Closed KP-Zhang closed 3 years ago
Hi @KP-Zhang, thanks for your interest in our work!
As I understand it and please correct me if I'm wrong, not only is the patch size different but also the attention is applied within each patch. If I understand correctly, I would expand the attention map. Assume your attention map refers to tokens 2,3,4 and there are 6 tokens, I would expand my 3x3 attention map to a 6x6 attention map by padding with zeros, and keeping the information from my 3x3 attention maps in the appropriate places. All the calculations, in this case, will remain exactly the same other than the fact that each layer will now have several updates for each patch for which we apply self-attention (which are independent since each will update different tokens). Please let me know if this is helpful, since I'm not 100% familiar with the implementation details of Swin Transformers there may be something I'm missing here, but generally speaking, this should work.
All the best, Hila.
Hi @hila-chefer, thank you for your response.
I just get the gradient of each attention map with attn.register_hook(self.save_attn_gradients) and grad = blk.attn.get_attn_gradients(). The shapes of the attention maps and the gradients are as follows: torch.Size([64, 3, 49, 49]) torch.Size([64, 3, 49, 49]) torch.Size([16, 6, 49, 49]) torch.Size([16, 6, 49, 49]) torch.Size([4, 12, 49, 49]) torch.Size([4, 12, 49, 49]) torch.Size([4, 12, 49, 49]) torch.Size([4, 12, 49, 49]) torch.Size([4, 12, 49, 49]) torch.Size([4, 12, 49, 49]) torch.Size([1, 24, 49, 49]) torch.Size([1, 24, 49, 49]) The second dimension (i.e., 3, 6, 12, 24) is the number of heads in each attention block. I am trying to manage all the gradients with a shape of [1, number of heads, 49, 49] before applying your algorithm. Do you think it will work? I will let you know the result. Thank you for your time.
Best regards, Kevin
Hi @KP-Zhang,
could you please explain to me the entire shapes in each layer? How many patches? Is it 49 patches? Thanks.

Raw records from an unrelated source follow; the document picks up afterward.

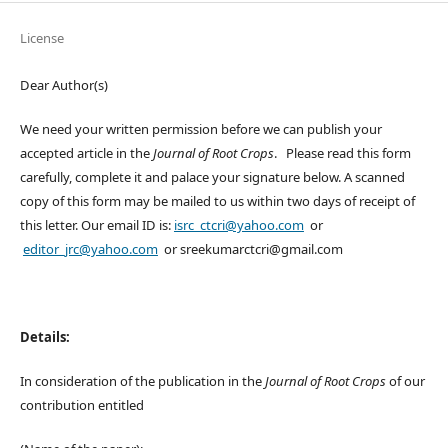
License
Dear Author(s)
We need your written permission before we can publish your
accepted article in the
Journal of Root Crops
. Please read this form
carefully, complete it and palace your signature below. A scanned
copy of this form may be mailed to us within two days of receipt of
this letter. Our email ID is:
isrc_ctcri@yahoo.com
or
editor_jrc@yahoo.com
or sreekumarctcri@gmail.com
Details:
In consideration of the publication in the
Journal of Root Crops
of our
contribution entitled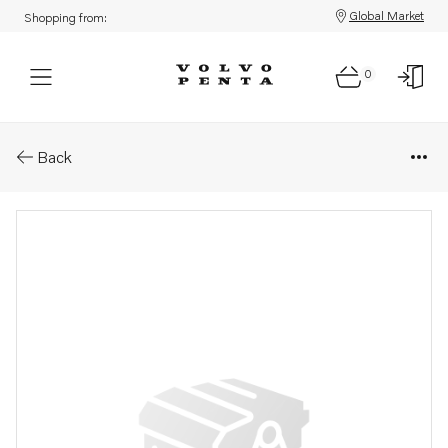
Global Market
Shopping from:
0
Parts: Publication
Back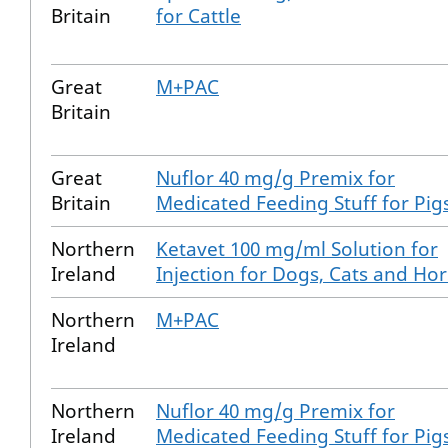
Britain
for Cattle
Great
M+PAC
Britain
Great
Nuflor 40 mg/g Premix for
Britain
Medicated Feeding Stuff for Pig
Northern
Ketavet 100 mg/ml Solution for
Ireland
Injection for Dogs, Cats and Ho
Northern
M+PAC
Ireland
Northern
Nuflor 40 mg/g Premix for
Ireland
Medicated Feeding Stuff for Pig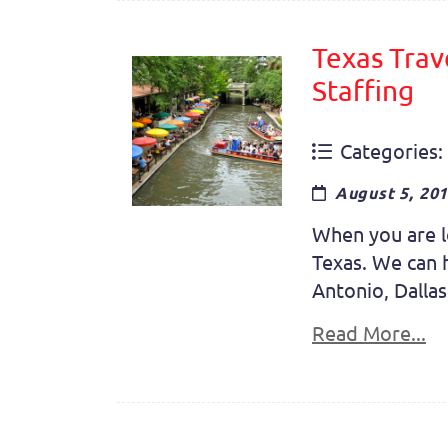
Texas Trav
Staffing
Categories:
August 5, 20
When you are lo
Texas. We can h
Antonio, Dallas
Read More...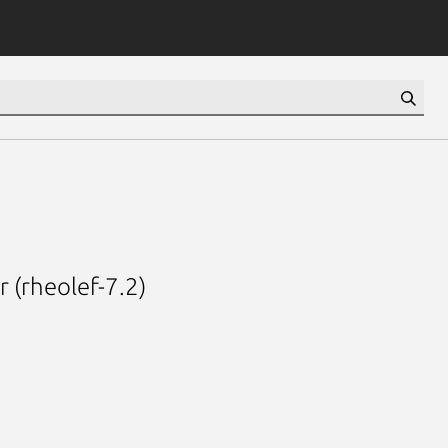
 (rheolef-7.2)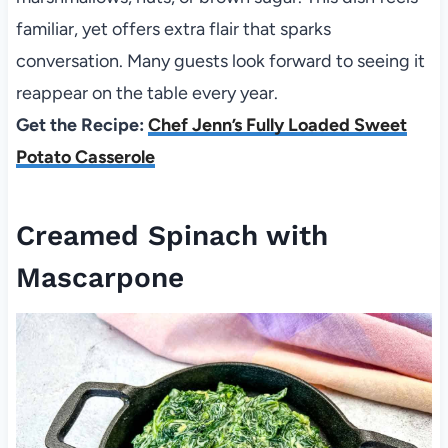
familiar, yet offers extra flair that sparks
conversation. Many guests look forward to seeing it
reappear on the table every year.
Get the Recipe:
Chef Jenn’s Fully Loaded Sweet
Potato Casserole
Creamed Spinach with
Mascarpone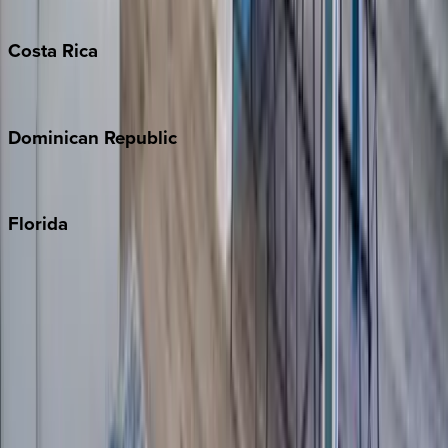
Turks & Caicos
Costa
Rica
Costa Rica
Dominican
Republic
Punta Cana
Florida
30A
Anna Maria Island
Boca Raton
Clearwater
Destin
Fort Lauderdale
Grayton Beach
Inlet Beach
Key West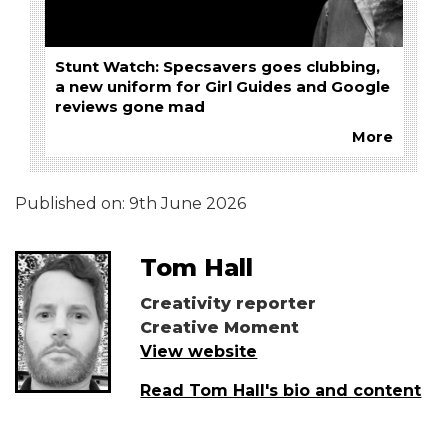
Stunt Watch: Specsavers goes clubbing,
a new uniform for Girl Guides and Google
reviews gone mad
More
Published on:
9th June 2026
Tom Hall
Creativity reporter
Creative Moment
View website
Read Tom Hall's bio and content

Hi, @hila-chefer. Thank you for your attention. Yes, the patch number is 49, which results in a 7x7 attention map. I have already managed all gradients to a shape of [1, number of heads, 49, 49] and visualized the attention map. To some extent, the visualized attention map makes sense. However, a 7x7 attention map seems to miss lots of details. I am trying to enlarge the size of the attention map. Do you have any advice?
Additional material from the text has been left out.